Public entrepreneurs will learn the fundamentals of how to:

  • Articulate the value of using data to solve the problems you work on in your job
  • Craft questions and identify the data to answer them to inform your work
  • Understand the data science techniques that can be applied to transform information into insights
  • Identify the benefits and risks of collecting, processing, using, and sharing data
  • Know how others are collecting, using and sharing data responsibly and ethically

How It Works

The new lecture series brings together many of the best minds in the data field to share what they know and help those working to advance the public good — all at no cost, thanks to a generous grant from the Laura and John Arnold Foundation. Visitors to the site can access the following resources:

  • Self-Paced Lectures – Watch online lectures at your own pace
  • Curated Readings – Read case studies and recommended readings to further your knowledge on each of the topics
  • Community – Engage in conversations with people like you who are trying to solve similar public problems collecting, using and/or sharing data

image2Video lecture from Amen Ra Mashariki, former Chief Analytics Officer for New York City.

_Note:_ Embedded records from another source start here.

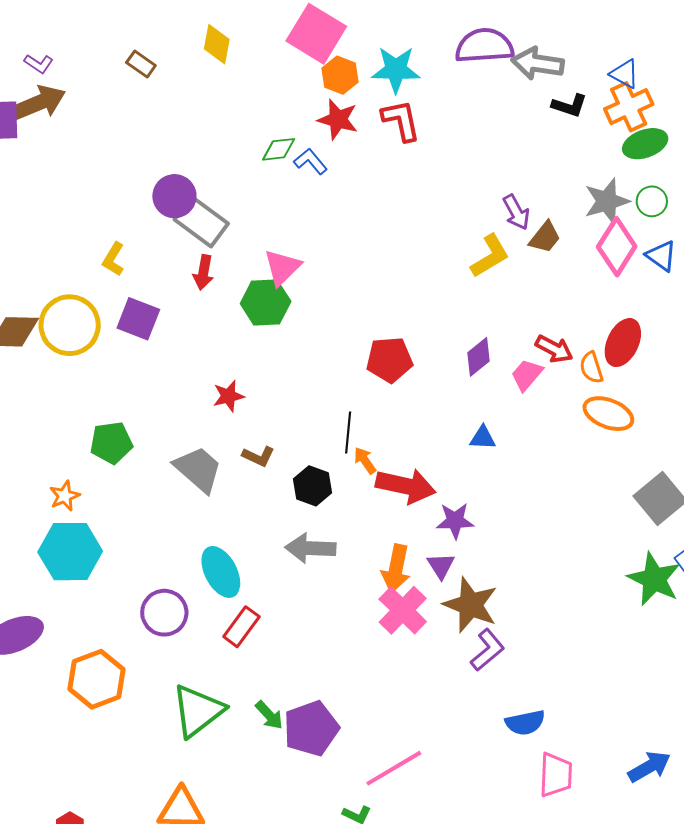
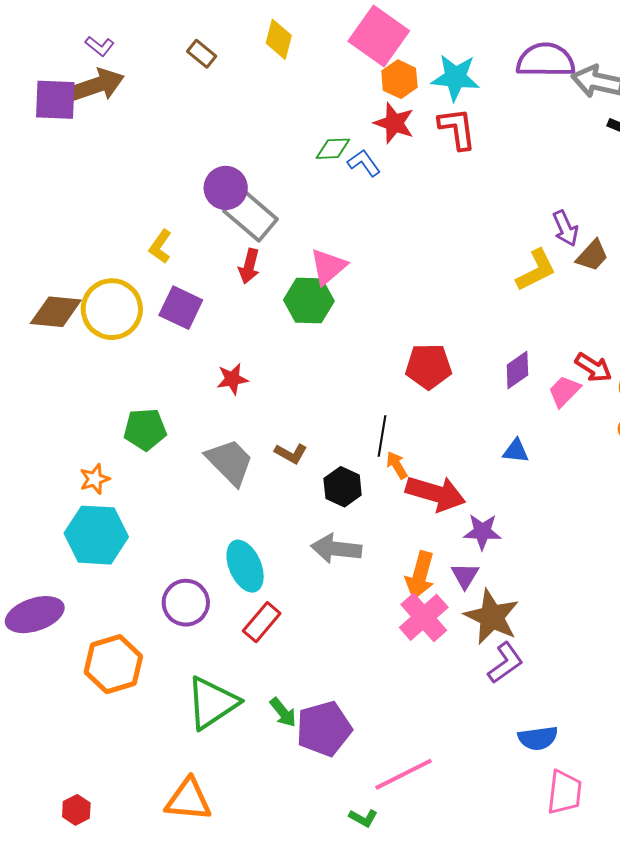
red star: (228, 396) -> (232, 379), moved

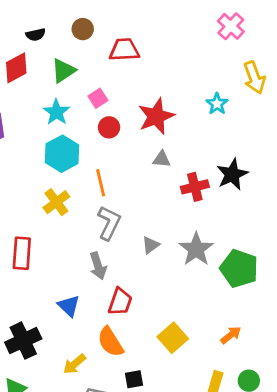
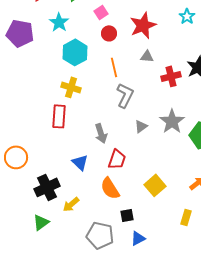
cyan star: (56, 112) -> (59, 22), moved
orange line: (101, 183) -> (114, 67), moved
yellow cross: (56, 202) -> (71, 87), turned -36
gray L-shape: (109, 223) -> (125, 95), moved
gray triangle: (151, 245) -> (141, 126), moved
red rectangle: (22, 253) -> (59, 116), moved
yellow arrow: (74, 364) -> (71, 204), moved

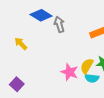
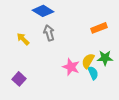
gray arrow: (59, 24) -> (49, 33), moved
cyan semicircle: (92, 78) -> (93, 73), turned -120

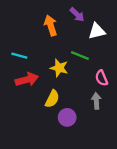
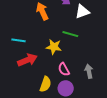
pink semicircle: (101, 78) -> (64, 69), moved
yellow semicircle: (52, 99) -> (45, 84), moved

In a nutshell, “Solving Public Problems with Data” is a 101, crash course on data science technologies, data analytics, and methods for trusted data sharing created to help public servants and others become more data-conscious in their perspective and approach to addressing major public challenges. A twin goal of the lecture series is to support a culture of innovation and burgeoning community of public entrepreneurs who strive to positively transform lives by helping their institutions become more evidence-based and data-driven.